HOW TO COMPLETE THIS TASK
Among the lines below, copy exactly those from the one with "MENSILI EXTRA" through the one with "ULTIME NEWS FIGISC", counting both ends.

Records contained in a dataset
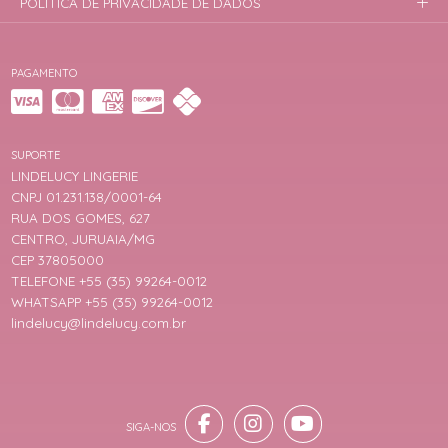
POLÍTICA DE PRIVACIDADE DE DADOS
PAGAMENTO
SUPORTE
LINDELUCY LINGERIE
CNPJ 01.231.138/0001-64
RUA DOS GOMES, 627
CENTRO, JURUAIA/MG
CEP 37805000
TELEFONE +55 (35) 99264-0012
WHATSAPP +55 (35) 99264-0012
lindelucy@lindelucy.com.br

--

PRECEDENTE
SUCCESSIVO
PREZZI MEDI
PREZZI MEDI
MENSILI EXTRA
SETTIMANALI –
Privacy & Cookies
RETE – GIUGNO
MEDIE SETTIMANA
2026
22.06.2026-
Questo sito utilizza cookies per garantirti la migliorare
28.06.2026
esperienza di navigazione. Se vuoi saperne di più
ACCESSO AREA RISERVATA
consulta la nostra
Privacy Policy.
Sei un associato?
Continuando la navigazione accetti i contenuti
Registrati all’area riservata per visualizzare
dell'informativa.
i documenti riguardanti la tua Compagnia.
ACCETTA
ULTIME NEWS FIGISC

SOLUTION FOR THIS PROBLEM
MENSILI EXTRA
SETTIMANALI –
Privacy & Cookies
RETE – GIUGNO
MEDIE SETTIMANA
2026
22.06.2026-
Questo sito utilizza cookies per garantirti la migliorare
28.06.2026
esperienza di navigazione. Se vuoi saperne di più
ACCESSO AREA RISERVATA
consulta la nostra
Privacy Policy.
Sei un associato?
Continuando la navigazione accetti i contenuti
Registrati all’area riservata per visualizzare
dell'informativa.
i documenti riguardanti la tua Compagnia.
ACCETTA
ULTIME NEWS FIGISC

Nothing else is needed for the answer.